• **WORK REQUEST**
What do the lines say, reproduced word for word, from the first of the entries below through the line bearing "Park featuring 2 bedroom and 1."?

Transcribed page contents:
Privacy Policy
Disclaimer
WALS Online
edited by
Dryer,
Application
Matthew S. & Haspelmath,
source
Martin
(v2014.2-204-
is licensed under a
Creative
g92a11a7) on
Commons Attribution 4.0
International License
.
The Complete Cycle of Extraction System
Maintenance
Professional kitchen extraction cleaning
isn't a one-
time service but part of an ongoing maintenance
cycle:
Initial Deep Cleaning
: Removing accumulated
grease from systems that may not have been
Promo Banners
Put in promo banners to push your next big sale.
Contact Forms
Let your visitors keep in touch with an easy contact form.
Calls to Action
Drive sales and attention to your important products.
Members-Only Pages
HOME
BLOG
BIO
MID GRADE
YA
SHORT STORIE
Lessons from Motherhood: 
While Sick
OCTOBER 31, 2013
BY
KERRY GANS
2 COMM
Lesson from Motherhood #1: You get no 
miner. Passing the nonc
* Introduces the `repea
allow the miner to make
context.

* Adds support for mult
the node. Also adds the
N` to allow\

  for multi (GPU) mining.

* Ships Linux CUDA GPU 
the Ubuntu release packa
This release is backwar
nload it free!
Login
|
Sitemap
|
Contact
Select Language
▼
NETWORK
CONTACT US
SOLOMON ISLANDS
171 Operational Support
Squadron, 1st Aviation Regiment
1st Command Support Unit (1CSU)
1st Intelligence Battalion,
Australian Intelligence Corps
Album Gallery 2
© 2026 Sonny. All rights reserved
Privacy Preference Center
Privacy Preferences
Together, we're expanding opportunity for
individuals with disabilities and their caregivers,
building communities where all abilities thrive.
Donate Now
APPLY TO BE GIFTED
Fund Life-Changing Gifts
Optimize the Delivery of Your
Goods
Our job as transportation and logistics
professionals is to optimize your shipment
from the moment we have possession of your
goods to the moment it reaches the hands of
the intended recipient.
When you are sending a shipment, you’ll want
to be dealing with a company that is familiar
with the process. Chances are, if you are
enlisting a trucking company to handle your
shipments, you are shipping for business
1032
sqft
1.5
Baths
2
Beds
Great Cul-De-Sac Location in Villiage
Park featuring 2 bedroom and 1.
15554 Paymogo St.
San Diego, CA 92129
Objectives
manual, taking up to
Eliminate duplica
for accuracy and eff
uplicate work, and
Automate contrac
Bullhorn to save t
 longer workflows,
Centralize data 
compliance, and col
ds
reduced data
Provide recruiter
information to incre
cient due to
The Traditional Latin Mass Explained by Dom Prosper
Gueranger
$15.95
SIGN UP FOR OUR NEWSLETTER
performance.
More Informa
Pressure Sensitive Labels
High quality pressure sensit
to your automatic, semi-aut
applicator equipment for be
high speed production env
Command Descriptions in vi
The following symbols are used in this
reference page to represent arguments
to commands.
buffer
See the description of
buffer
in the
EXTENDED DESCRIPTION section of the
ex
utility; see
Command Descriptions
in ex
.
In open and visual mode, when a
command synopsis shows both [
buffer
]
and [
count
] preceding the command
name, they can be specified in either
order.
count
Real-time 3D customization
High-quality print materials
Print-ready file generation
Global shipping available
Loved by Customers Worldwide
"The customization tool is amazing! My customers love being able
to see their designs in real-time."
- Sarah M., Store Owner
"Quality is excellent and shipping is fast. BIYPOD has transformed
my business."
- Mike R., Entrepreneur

• **WRITTEN SOLUTION**
Privacy Policy
Disclaimer
WALS Online
edited by
Dryer,
Application
Matthew S. & Haspelmath,
source
Martin
(v2014.2-204-
is licensed under a
Creative
g92a11a7) on
Commons Attribution 4.0
International License
.
The Complete Cycle of Extraction System
Maintenance
Professional kitchen extraction cleaning
isn't a one-
time service but part of an ongoing maintenance
cycle:
Initial Deep Cleaning
: Removing accumulated
grease from systems that may not have been
Promo Banners
Put in promo banners to push your next big sale.
Contact Forms
Let your visitors keep in touch with an easy contact form.
Calls to Action
Drive sales and attention to your important products.
Members-Only Pages
HOME
BLOG
BIO
MID GRADE
YA
SHORT STORIE
Lessons from Motherhood: 
While Sick
OCTOBER 31, 2013
BY
KERRY GANS
2 COMM
Lesson from Motherhood #1: You get no 
miner. Passing the nonc
* Introduces the `repea
allow the miner to make
context.

* Adds support for mult
the node. Also adds the
N` to allow\

  for multi (GPU) mining.

* Ships Linux CUDA GPU 
the Ubuntu release packa
This release is backwar
nload it free!
Login
|
Sitemap
|
Contact
Select Language
▼
NETWORK
CONTACT US
SOLOMON ISLANDS
171 Operational Support
Squadron, 1st Aviation Regiment
1st Command Support Unit (1CSU)
1st Intelligence Battalion,
Australian Intelligence Corps
Album Gallery 2
© 2026 Sonny. All rights reserved
Privacy Preference Center
Privacy Preferences
Together, we're expanding opportunity for
individuals with disabilities and their caregivers,
building communities where all abilities thrive.
Donate Now
APPLY TO BE GIFTED
Fund Life-Changing Gifts
Optimize the Delivery of Your
Goods
Our job as transportation and logistics
professionals is to optimize your shipment
from the moment we have possession of your
goods to the moment it reaches the hands of
the intended recipient.
When you are sending a shipment, you’ll want
to be dealing with a company that is familiar
with the process. Chances are, if you are
enlisting a trucking company to handle your
shipments, you are shipping for business
1032
sqft
1.5
Baths
2
Beds
Great Cul-De-Sac Location in Villiage
Park featuring 2 bedroom and 1.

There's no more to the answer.